[ASSIGNMENT] Pictures aside, write out every record exactly as it appears.

***** DATA SHOWN

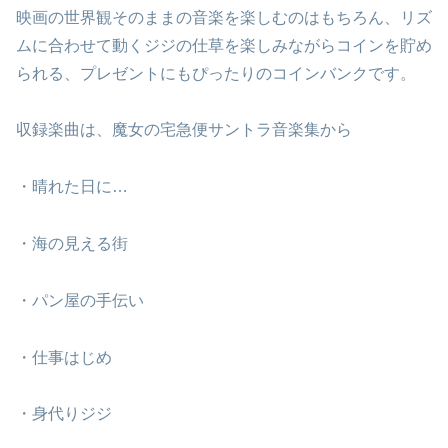
映画の世界観そのままの音楽を楽しむのはもちろん、リズ
ムに合わせて動くジジの仕草を楽しみながらコインを貯め
られる、プレゼントにもぴったりのコインバンクです。
収録楽曲は、魔女の宅急便サントラ音楽集から
・晴れた日に…
・海の見える街
・パン屋の手伝い
・仕事はじめ
・身代りジジ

**********

[EXERCISE RESPONSE]
映画の世界観そのままの音楽を楽しむのはもちろん、リズ
ムに合わせて動くジジの仕草を楽しみながらコインを貯め
られる、プレゼントにもぴったりのコインバンクです。
収録楽曲は、魔女の宅急便サントラ音楽集から
・晴れた日に…
・海の見える街
・パン屋の手伝い
・仕事はじめ
・身代りジジ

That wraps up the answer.